I actually wrote this post on Thursday, February 21st but did not post it until today.
Today has by far been the worst day of my life. I am sitting here right this with tears streaming down my face and I am over taken with sorrow. We found out that I miscarried today at 8.5 weeks. My world has been turned upside down and I cant help but be angry. I think back on these last weeks and all the ups and down that I experienced and I honestly never thought this would happen to me.
We went in for our 2nd ultra sound this morning and before the tech started the ultra sound I asked her if I would be seeing the doctor afterwards and she said no. I guess that’s because she didn’t realize what she was about to see. She finished the ultra sound and did not say a word except for me to get dressed and she wanted us to talk to a doctor. I started to cry immediately but to be honest with you, I still was not thinking I was about to find out I had a miscarriage. We sat in a waiting room for about 20 minutes and I just sat there and sobbed. I thought I would be taken into an exam room but instead the nurse took us to one of the doctor’s office. We walked in and he shook our hands and said “I am sorry to be meeting you due to these unfortunate circumstances” My heart dropped and I did EVERYTHING I could to continue holding back the tears. He then proceeded to tell us that it looked like I miscarried in the last week and that I would need to have a DNC done TOMORROW.
I cannot help but ask myself WHY? WHY ME? It was extremely hard for me to hold back the tears, but I wanted to keep it together until I at left the office. It’s crazy how your life can change in an instant. Now I am faced with the choice of proceeding with the DNC or letting it happen naturally. The doctor advised me that since I was 8.5 weeks that I needed to have it done surgically since there is a chance I could hemorrhage and be in severe pain. As if finding out you lost your unborn child isn’t enough, now you are having to make this decision. Everything you thought you had is taken away from you in the blink of an eye.
I am struggling with what to do because there has always been confusion of how far along I really was. I thought I was only 6 weeks which would then make the outcome of the ultrasound different but the doctors just go by your last menstrual cycle. I have done a lot of reasearch over the past few weeks and have come across some forums where plenty of women went through this same thing, but choose to wait to have another ultrasound only to find out there was indeed a viable pregnancy. If they would have listened to their doctor they would have basically aborted their child and this is really scaring me. I don’t know what is best. If I knew for sure that I miscarried I would like to go ahead and get the procedure over with, but what if I wasnt? There are too many stories of women being rushed into the procedure and then regretting it for the rest of their life. No one can prepare you for this kind of thing and I have now joined the group of millions of women who have lost their unborn child. It happens more than you think.

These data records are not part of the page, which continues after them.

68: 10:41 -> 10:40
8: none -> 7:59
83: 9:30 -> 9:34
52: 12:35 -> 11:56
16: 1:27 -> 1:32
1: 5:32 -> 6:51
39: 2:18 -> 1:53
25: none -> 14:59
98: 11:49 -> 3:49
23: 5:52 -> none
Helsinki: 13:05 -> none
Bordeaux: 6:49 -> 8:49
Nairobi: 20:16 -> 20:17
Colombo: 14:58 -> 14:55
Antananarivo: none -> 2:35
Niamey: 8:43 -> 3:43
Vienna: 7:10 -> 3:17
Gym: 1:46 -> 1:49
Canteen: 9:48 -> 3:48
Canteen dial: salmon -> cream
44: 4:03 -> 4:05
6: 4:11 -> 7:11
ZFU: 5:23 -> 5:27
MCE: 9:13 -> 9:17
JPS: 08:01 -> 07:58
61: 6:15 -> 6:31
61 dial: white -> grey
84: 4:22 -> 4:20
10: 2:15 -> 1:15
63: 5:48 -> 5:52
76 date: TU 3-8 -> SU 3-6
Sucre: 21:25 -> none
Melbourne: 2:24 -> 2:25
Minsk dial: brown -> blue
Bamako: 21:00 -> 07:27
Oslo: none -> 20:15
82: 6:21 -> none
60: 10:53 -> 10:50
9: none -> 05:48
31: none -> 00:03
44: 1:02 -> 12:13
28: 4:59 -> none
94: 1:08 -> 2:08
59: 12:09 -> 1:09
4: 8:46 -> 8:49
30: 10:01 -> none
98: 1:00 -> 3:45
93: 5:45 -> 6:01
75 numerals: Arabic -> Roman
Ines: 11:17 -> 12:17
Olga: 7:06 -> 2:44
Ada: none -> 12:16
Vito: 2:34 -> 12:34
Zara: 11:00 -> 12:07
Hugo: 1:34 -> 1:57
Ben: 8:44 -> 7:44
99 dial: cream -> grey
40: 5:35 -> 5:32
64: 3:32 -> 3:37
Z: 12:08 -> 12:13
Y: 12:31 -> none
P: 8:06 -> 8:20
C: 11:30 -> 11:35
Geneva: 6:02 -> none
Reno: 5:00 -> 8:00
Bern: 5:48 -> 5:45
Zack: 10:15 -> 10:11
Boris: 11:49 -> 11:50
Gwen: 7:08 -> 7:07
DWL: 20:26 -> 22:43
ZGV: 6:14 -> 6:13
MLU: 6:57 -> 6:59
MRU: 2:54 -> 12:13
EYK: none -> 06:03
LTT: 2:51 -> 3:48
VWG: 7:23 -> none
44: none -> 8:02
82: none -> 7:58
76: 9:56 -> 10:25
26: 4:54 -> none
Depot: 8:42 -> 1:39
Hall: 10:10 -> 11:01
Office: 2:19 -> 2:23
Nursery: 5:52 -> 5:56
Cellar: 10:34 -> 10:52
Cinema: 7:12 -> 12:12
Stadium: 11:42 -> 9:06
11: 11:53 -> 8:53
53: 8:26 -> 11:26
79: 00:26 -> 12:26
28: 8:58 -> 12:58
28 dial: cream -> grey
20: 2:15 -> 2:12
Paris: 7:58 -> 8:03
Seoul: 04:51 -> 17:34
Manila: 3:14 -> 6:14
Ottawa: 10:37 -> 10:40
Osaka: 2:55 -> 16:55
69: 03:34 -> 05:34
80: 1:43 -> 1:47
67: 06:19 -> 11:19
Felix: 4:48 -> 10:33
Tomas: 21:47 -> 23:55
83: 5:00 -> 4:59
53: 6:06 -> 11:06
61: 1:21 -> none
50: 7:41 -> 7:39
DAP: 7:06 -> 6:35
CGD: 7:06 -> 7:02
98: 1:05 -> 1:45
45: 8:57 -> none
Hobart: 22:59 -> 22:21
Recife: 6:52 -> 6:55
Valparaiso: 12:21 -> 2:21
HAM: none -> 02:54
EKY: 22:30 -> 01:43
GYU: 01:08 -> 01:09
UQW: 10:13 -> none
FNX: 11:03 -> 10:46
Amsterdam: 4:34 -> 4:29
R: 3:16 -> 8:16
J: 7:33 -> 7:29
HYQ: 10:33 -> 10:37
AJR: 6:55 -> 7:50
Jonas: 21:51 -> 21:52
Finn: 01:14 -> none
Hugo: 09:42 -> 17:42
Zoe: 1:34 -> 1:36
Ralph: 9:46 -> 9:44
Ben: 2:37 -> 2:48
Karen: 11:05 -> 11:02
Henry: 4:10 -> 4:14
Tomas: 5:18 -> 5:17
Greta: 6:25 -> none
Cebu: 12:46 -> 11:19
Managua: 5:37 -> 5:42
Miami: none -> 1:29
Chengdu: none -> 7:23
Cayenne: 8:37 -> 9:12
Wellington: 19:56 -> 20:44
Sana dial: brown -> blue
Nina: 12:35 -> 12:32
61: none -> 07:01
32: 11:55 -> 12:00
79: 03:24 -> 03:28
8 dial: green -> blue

Right now I just feel hopeless, worthless and a failure. I have never experienced this kind of grief before and to know that there is a chance I will have to wait another 3 months before we could possibly conceive again. This breaks my heart. I feel like all I have done is wait.
Needless to say I wont be going back to work this week and will possibly update this weekend after Mark and I make the decision on what we need to do. So please keep up in your prayers during this difficult time.